Perhaps one of the most overlooked dividend stocks by wealth builders in Singapore, K1 Ventures announced capital distribution of 1.5 cents per share in October 2015 to reward shareholders. The objective of the proposed capital reduction is the maximisation of value, through the distribution of surplus cash to shareholders because the company will not be making any new investments and instead will focus on managing current portfolio. This is the second capital reduction for K1 Ventures since Dec 2007 and for each of the past 10 years, the company had announced dividends.
In announcing the capital distribution, K1 Ventures also released a fantastic 1Q 2016, which saw a net profit of $87 million. Revenue was $89.3 million for the first quarter ended 30 September 2015 compared to $2.9 million in the prior year period driven by an increase in investment income from KUH, attributable to the receipt of a cash distribution of approximately $85.6 million. The balance sheet is also in great shape because net current assets is $144 million and there is no outstanding borrowing. After the disposal of Helm, K1 Ventures had finally become more “asset-lite” and not burden by the heavy borrowings. Cash-flow is also good, with the operating activities at $84 million and cash and equivalents at $135 million.
I have been tracking K1 Ventures for more than ten years and I must salute the CEO and Chairman, Steven Jay Green for his Midas touch and investment foresight. He was appointed to head the company in 2001, during the 9/11 terrorist attack. At a time when global investment appetite was extremely low, especially in the United States, he actually overhauled K1 Ventures’ investments to focus in the United States market. Some of the notable major investments included Helm, McMoran Exploration, Knowledge Universe Holdings and Guggenheim Capital. These investments had turned out to be gold mines for K1 Ventures and shareholders were rewarded time and again with the generous dividends dished out by the management. Investors who had invested in this stock since 2001 would have got dividends of $0.27 per share!

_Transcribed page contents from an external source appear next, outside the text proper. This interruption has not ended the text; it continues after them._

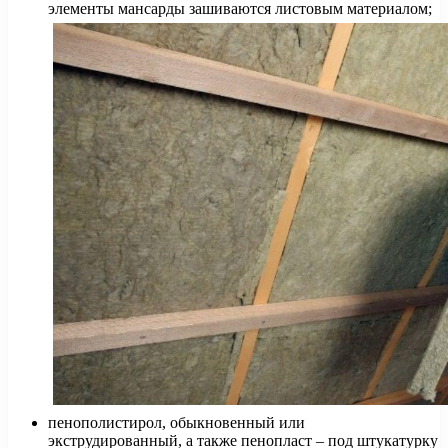
элементы мансарды зашиваются листовым материалом;
пенополистирол, обыкновенный или
экструдированный, а также пенопласт – под штукатурку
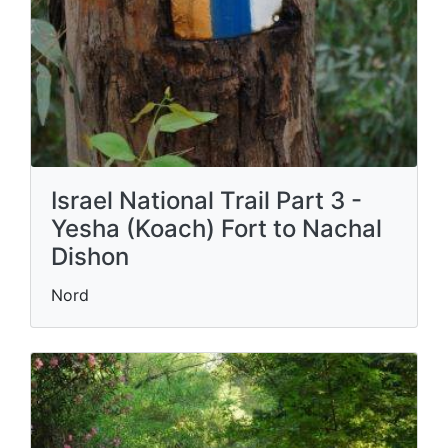
Israel National Trail Part 3 -
Yesha (Koach) Fort to Nachal
Dishon
Nord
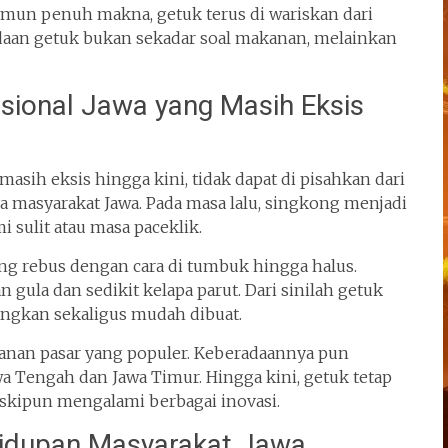
mun penuh makna, getuk terus di wariskan dari
radaan getuk bukan sekadar soal makanan, melainkan
isional Jawa yang Masih Eksis
 masih eksis hingga kini, tidak dapat di pisahkan dari
 masyarakat Jawa. Pada masa lalu, singkong menjadi
i sulit atau masa paceklik.
g rebus dengan cara di tumbuk hingga halus.
ula dan sedikit kelapa parut. Dari sinilah getuk
ngkan sekaligus mudah dibuat.
janan pasar yang populer. Keberadaannya pun
wa Tengah dan Jawa Timur. Hingga kini, getuk tetap
skipun mengalami berbagai inovasi.
hidupan Masyarakat Jawa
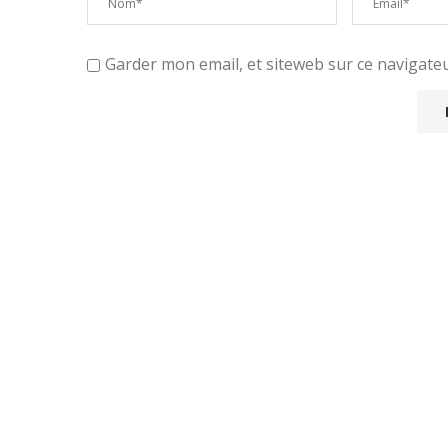
Garder mon email, et siteweb sur ce navigat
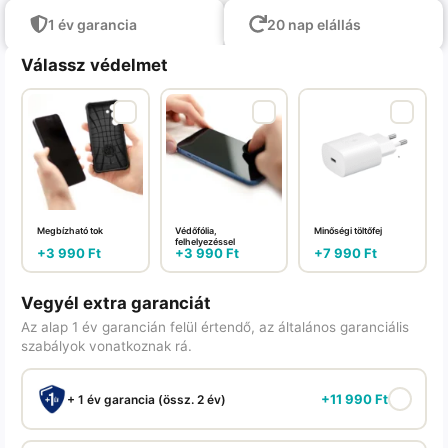
1 év garancia
20 nap elállás
Válassz védelmet
Megbízható tok
Védőfólia,
Minőségi töltőfej
felhelyezéssel
+
3 990
Ft
+
3 990
Ft
+
7 990
Ft
Vegyél extra garanciát
Az alap 1 év garancián felül értendő, az általános garanciális
szabályok vonatkoznak rá.
+
11 990
Ft
+ 1 év garancia (össz. 2 év)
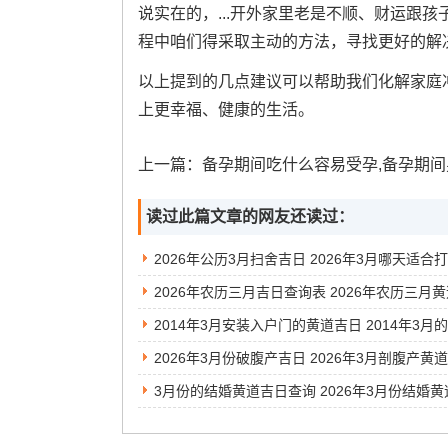
说实在的，...开外家里老是不顺、财运跟孩
程中咱们得采取主动的方法，寻找更好的解
以上提到的几点建议可以帮助我们化解家庭
上更幸福、健康的生活。
上一篇：
备孕期间吃什么容易受孕,备孕期间男人吃什么
读过此篇文章的网友还读过：
2026年公历3月扫舍吉日 2026年3月哪天适合
2026年3月份破腹产吉日 2026年3月剖腹产黄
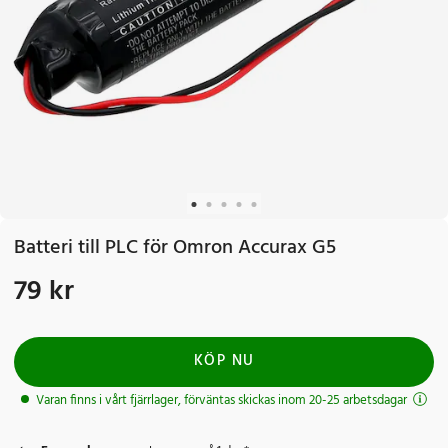
Batteri till PLC för Omron Accurax G5
79 kr
Pris
:
79 kr
KÖP NU
Varan finns i vårt fjärrlager, förväntas skickas inom 20-25 arbetsdagar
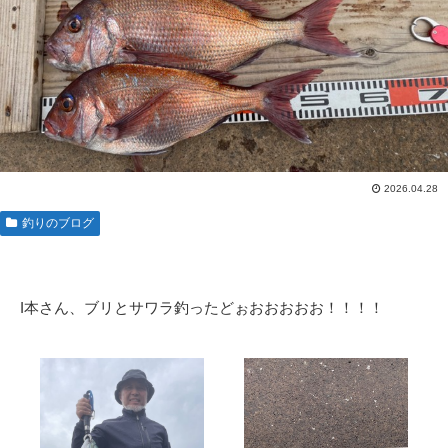
2026.04.28
釣りのブログ
I本さん、ブリとサワラ釣ったどぉおおおおお！！！！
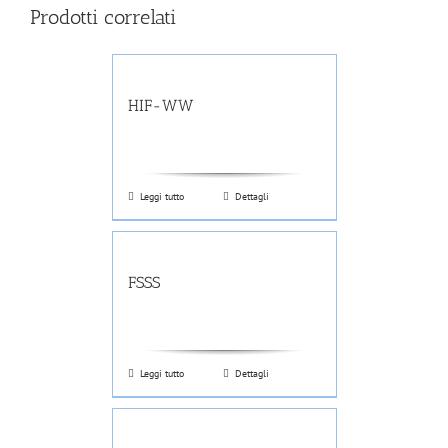
Prodotti correlati
HIF-WW
Leggi tutto
Dettagli
FSSS
Leggi tutto
Dettagli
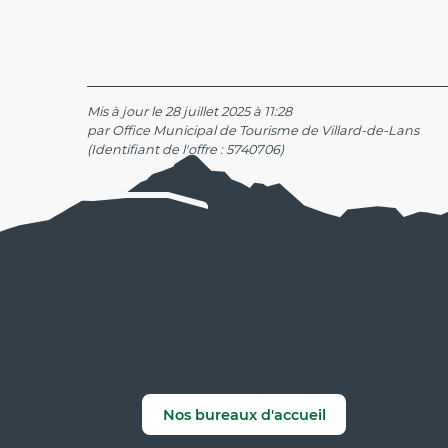
Mis à jour le 28 juillet 2025 à 11:28
par Office Municipal de Tourisme de Villard-de-Lans
(Identifiant de l'offre :
5740706
)
Nos bureaux d'accueil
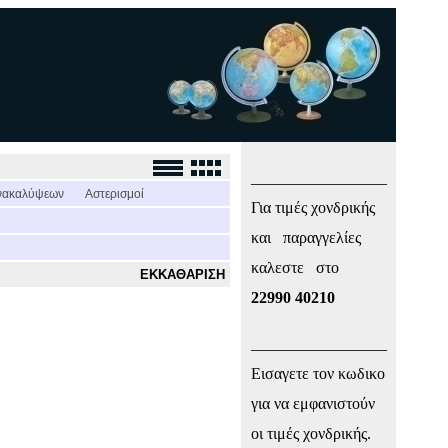
_________________
νακαλύψεων
Αστερισμοί
Για τιμές χονδρικής
και παραγγελίες
καλεστε στο
ΕΚΚΑΘΑΡΙΣΗ
22990 40210
_________________
Εισαγετε τον κωδικο
για να εμφανιστούν
οι τιμές χονδρικής.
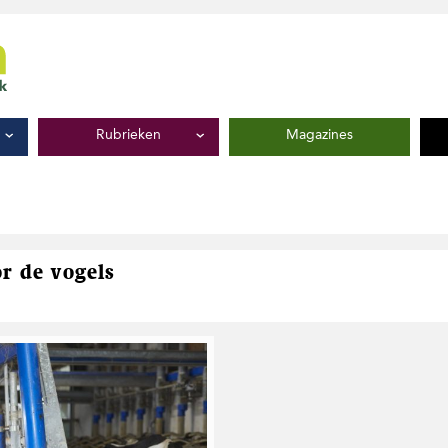
Rubrieken
Magazines
or de vogels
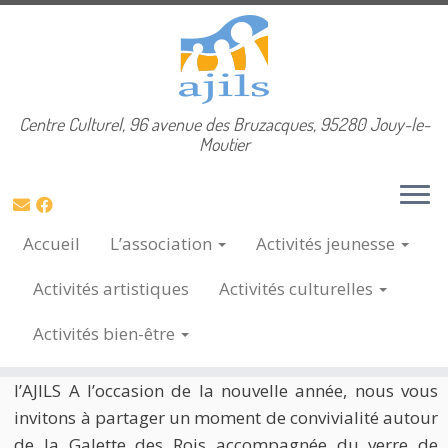
Skip
Centre Culturel, 96 avenue des Bruzacques, 95280 Jouy-le-
Accueil
»
2026
»
janvier
»
13
to
Moutier
content
Archives du jour :
13 janvier 2026
Accueil
L’association
Activités
jeunesse
Galette des rois AJILS 2026
Activités
artistiques
Activités
culturelles
13 Jan, 2026
Activités
bien-être
Chers adhérents, adhérentes et professeurs-es de
l’AJILS A l’occasion de la nouvelle année, nous vous
invitons à partager un moment de convivialité autour
de la Galette des Rois accompagnée du verre de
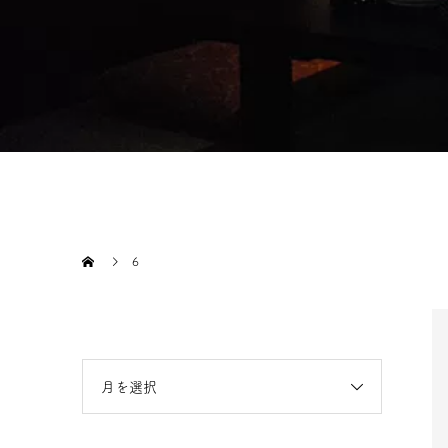
6
月を選択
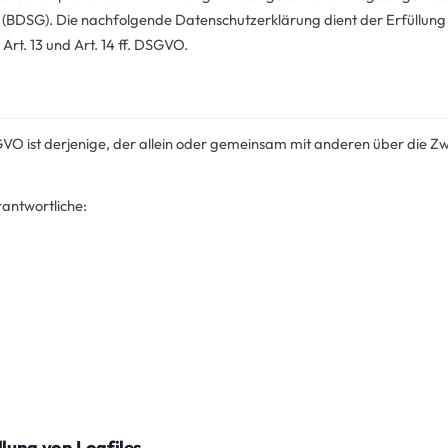
BDSG). Die nachfolgende Datenschutzerklärung dient der Erfüllun
 Art. 13 und Art. 14 ff. DSGVO.
SGVO ist derjenige, der allein oder gemeinsam mit anderen über die Z
rantwortliche:
llung von Logfiles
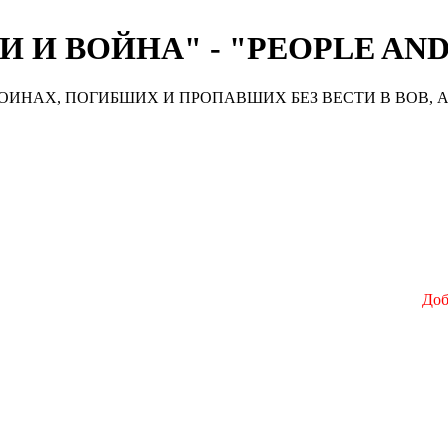
 И ВОЙНА" - "PEOPLE AN
ИНАХ, ПОГИБШИХ И ПРОПАВШИХ БЕЗ ВЕСТИ В ВОВ, А
Добро 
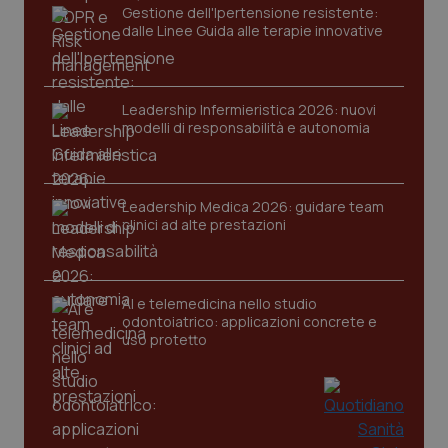
Gestione dell'Ipertensione resistente:
dalle Linee Guida alle terapie innovative
Leadership Infermieristica 2026: nuovi
modelli di responsabilità e autonomia
Leadership Medica 2026: guidare team
clinici ad alte prestazioni
PHPSESSID
Sessio
PHP.net
www.quotidianosanita.it
AI e telemedicina nello studio
odontoiatrico: applicazioni concrete e
uso protetto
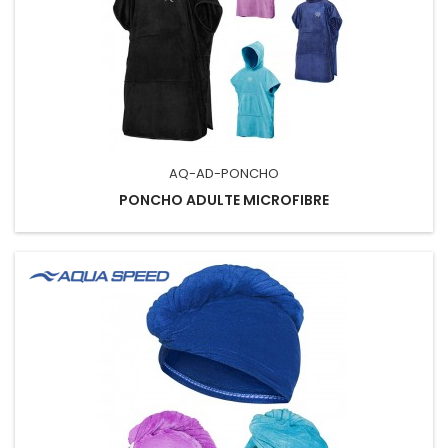
AQ-AD-PONCHO
PONCHO ADULTE MICROFIBRE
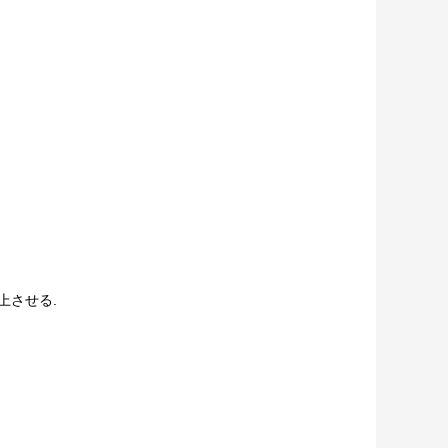
上させる.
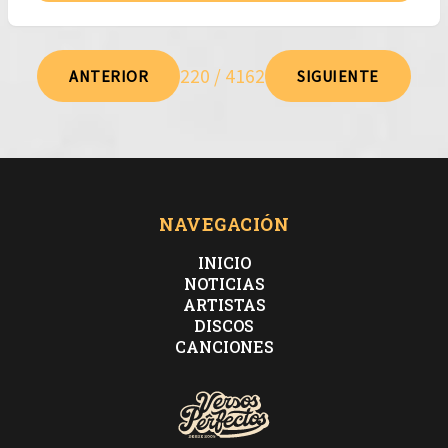
220 / 4162
ANTERIOR
SIGUIENTE
NAVEGACIÓN
INICIO
NOTICIAS
ARTISTAS
DISCOS
CANCIONES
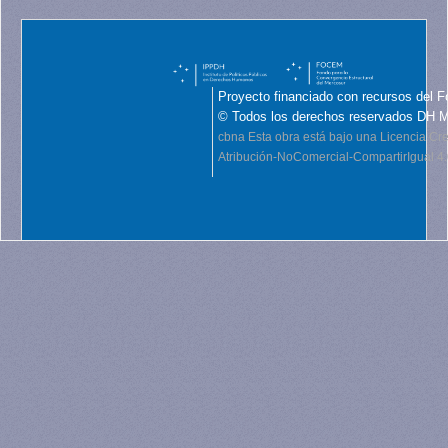
Proyecto financiado con recursos del F
© Todos los derechos reservados DH 
cbna
Esta obra está bajo una Licencia C
Atribución-NoComercial-CompartirIgual 4.0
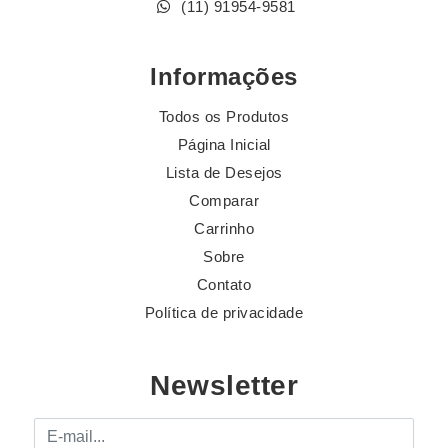
(11) 91954-9581
Informações
Todos os Produtos
Página Inicial
Lista de Desejos
Comparar
Carrinho
Sobre
Contato
Política de privacidade
Newsletter
E-mail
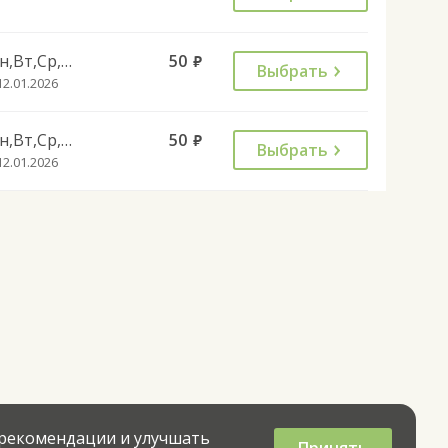
Пн,Вт,Ср,Чт,Пт
50
руб.
Выбрать
12.01.2026
Пн,Вт,Ср,Чт,Пт
50
руб.
Выбрать
12.01.2026
 рекомендации и улучшать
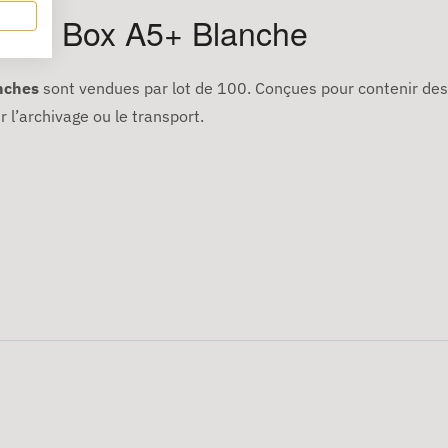
 Well Box A5+ Blanche
nches
sont vendues par lot de 100. Conçues pour contenir de
r l’archivage ou le transport.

Besides the above, the company has also undertook to consolidate share of
every five existing issued ordinary shares into one share. The move is aimed at meeting SGX’s new minimum trading price of $0.20 per share. At this moment, the consolidation exercise is still on-going, so it is unclear what will be the share price after the exercise. But I reckon after the capital reduction and share consolidation, the range of the share price should be $0.85 to $0.95. Market sentiments played an important part and given the current market conditions, investors may not price the stock at its market value.
The parent company of K1 Ventures is Keppel Corp but the latter has been very passive in running K1 Ventures, leaving most of the management execution to the CEO Steven. Based on its track records, K1 Ventures is expected to continue to do well and the next trump card should be Guggenheim Capital. The CEO Steven has extensive experience in the United States market, so it would be interesting how he will realize significant profits for K1 Ventures after sinking US$100 million in Guggenheim Capital.
Not vested at the moment in this stock and investors should take note that this counter is currently in share consolidation exercise, so it remains to be seen at what level the share will stabilise.